[Stored data entries]
# # # #

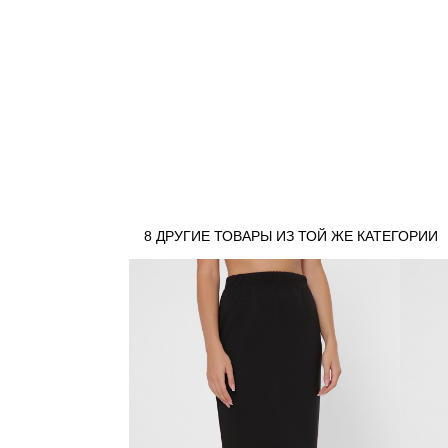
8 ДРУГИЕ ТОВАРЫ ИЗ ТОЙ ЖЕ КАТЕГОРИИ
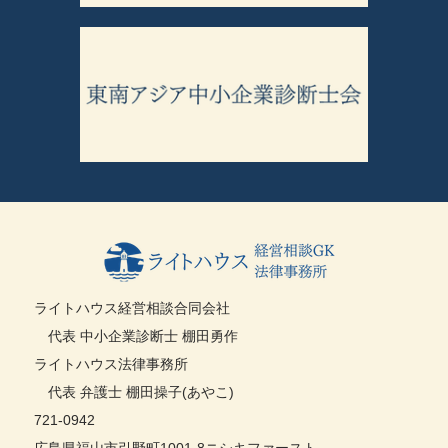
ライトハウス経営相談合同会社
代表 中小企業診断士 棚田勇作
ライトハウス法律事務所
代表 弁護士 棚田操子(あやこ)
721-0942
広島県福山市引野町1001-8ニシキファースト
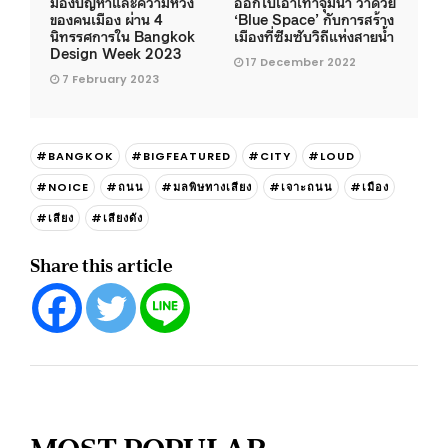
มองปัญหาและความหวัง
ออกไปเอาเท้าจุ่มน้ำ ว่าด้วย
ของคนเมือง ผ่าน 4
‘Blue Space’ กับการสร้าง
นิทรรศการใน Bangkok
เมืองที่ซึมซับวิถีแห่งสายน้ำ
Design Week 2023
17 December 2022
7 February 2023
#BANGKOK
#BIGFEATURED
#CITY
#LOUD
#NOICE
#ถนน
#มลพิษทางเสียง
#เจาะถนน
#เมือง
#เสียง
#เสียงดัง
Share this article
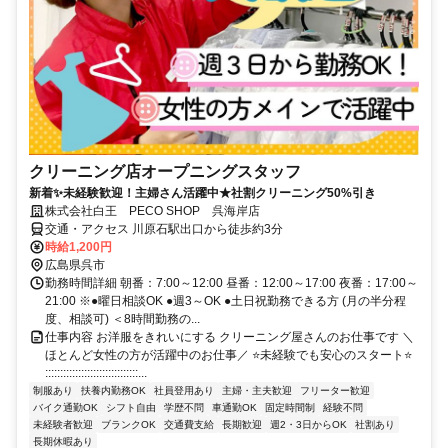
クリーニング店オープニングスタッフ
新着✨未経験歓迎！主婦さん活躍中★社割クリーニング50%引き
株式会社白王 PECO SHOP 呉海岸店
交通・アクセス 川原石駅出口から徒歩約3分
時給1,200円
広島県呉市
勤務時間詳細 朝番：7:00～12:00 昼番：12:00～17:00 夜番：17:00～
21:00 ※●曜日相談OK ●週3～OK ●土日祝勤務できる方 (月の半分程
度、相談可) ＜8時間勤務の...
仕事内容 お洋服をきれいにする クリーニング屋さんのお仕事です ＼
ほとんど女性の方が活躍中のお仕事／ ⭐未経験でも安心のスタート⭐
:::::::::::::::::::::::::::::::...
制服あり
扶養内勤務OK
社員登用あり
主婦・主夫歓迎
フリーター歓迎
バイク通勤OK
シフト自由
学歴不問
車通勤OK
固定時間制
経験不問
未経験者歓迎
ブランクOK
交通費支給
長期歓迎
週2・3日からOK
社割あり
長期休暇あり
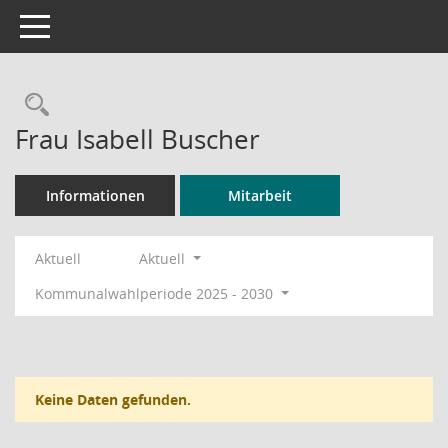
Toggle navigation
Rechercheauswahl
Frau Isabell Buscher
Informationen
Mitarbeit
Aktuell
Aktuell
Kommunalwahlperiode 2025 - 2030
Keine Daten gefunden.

# # # #

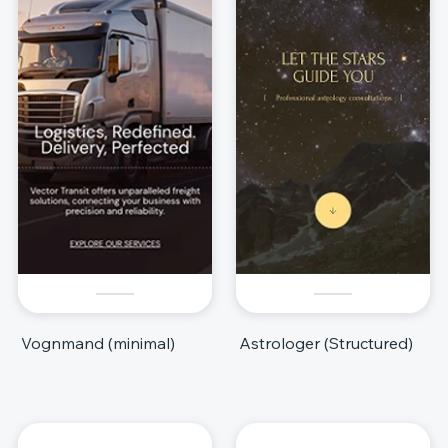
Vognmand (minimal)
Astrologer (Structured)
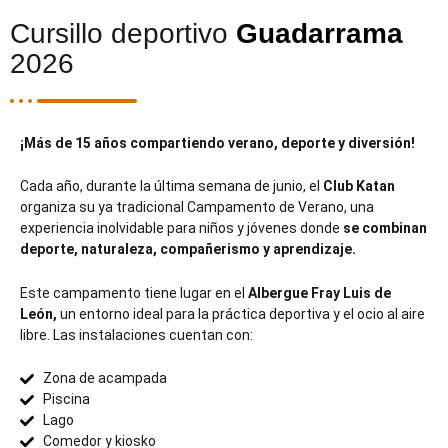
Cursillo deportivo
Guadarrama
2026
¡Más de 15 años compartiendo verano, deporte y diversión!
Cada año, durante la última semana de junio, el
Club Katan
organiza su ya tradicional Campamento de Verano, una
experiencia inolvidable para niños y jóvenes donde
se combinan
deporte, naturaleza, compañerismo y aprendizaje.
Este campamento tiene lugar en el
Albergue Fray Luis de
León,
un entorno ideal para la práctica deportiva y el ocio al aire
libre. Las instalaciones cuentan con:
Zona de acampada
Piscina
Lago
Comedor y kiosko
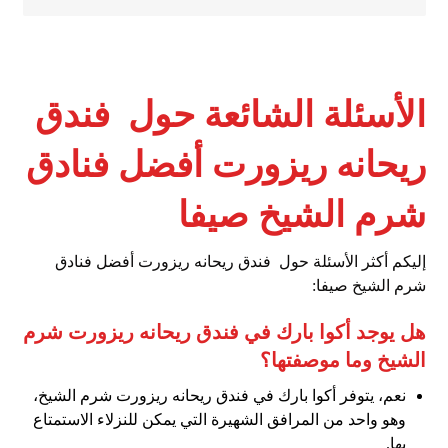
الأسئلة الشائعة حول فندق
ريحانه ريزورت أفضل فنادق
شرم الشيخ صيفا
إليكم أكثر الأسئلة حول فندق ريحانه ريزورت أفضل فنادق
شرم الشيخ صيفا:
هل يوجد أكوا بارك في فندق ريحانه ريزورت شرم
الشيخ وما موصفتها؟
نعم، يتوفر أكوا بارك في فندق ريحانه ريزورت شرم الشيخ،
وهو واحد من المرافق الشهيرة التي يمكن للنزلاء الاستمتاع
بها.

# # # #

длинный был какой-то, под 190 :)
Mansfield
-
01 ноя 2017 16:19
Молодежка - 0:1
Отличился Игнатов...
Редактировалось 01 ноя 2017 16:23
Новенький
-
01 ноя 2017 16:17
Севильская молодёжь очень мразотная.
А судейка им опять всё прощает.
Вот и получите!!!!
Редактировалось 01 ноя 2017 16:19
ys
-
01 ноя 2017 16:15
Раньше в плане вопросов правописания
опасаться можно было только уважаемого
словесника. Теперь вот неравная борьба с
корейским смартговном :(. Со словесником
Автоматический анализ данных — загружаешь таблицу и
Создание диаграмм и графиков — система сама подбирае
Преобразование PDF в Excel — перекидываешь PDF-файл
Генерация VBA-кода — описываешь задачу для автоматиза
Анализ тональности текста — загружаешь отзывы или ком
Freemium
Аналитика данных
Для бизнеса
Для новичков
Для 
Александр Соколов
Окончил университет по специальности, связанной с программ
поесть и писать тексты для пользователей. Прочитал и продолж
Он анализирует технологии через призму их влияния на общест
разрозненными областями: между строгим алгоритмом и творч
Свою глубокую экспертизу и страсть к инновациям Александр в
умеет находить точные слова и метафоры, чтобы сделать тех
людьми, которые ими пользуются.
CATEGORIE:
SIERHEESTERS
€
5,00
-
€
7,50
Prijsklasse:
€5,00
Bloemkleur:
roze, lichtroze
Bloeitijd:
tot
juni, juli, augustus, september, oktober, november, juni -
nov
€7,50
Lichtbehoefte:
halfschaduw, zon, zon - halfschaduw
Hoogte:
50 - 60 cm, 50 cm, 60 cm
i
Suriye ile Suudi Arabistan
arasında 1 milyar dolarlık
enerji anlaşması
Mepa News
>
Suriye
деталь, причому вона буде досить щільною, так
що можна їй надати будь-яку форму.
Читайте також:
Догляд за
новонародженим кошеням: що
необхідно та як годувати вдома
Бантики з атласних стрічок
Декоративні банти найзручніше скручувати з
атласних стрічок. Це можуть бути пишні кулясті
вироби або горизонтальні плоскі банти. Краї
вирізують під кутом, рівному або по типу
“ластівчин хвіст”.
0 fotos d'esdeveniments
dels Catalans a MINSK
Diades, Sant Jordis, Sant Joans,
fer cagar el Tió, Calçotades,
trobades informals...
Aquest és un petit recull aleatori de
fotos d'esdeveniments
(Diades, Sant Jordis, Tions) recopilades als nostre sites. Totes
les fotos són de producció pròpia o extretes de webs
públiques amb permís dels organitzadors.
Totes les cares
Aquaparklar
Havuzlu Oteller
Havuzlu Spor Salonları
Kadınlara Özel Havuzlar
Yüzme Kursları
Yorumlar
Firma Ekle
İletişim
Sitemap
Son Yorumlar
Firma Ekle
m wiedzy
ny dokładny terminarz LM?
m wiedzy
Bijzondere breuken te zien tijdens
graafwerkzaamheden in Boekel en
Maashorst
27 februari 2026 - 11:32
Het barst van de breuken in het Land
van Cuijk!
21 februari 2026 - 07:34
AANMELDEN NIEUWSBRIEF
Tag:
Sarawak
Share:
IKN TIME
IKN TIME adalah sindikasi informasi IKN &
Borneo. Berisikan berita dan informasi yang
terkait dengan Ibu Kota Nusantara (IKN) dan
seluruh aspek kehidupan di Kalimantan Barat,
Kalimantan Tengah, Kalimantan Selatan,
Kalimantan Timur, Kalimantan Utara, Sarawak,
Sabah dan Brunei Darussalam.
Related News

# # # #

Print nothing except the lines above from the one containing "ออกไปเอาเท้าจุ่มน้ำ ว่าด้วย" down to the one containing "新着✨未経験歓迎！主婦さん活躍中★社割クリーニング50%引き", both included, exactly as written and free of pictures.

● **COMPLETED EXERCISE**:
ออกไปเอาเท้าจุ่มน้ำ ว่าด้วย
ของคนเมือง ผ่าน 4
‘Blue Space’ กับการสร้าง
นิทรรศการใน Bangkok
เมืองที่ซึมซับวิถีแห่งสายน้ำ
Design Week 2023
17 December 2022
7 February 2023
#BANGKOK
#BIGFEATURED
#CITY
#LOUD
#NOICE
#ถนน
#มลพิษทางเสียง
#เจาะถนน
#เมือง
#เสียง
#เสียงดัง
Share this article
クリーニング店オープニングスタッフ
新着✨未経験歓迎！主婦さん活躍中★社割クリーニング50%引き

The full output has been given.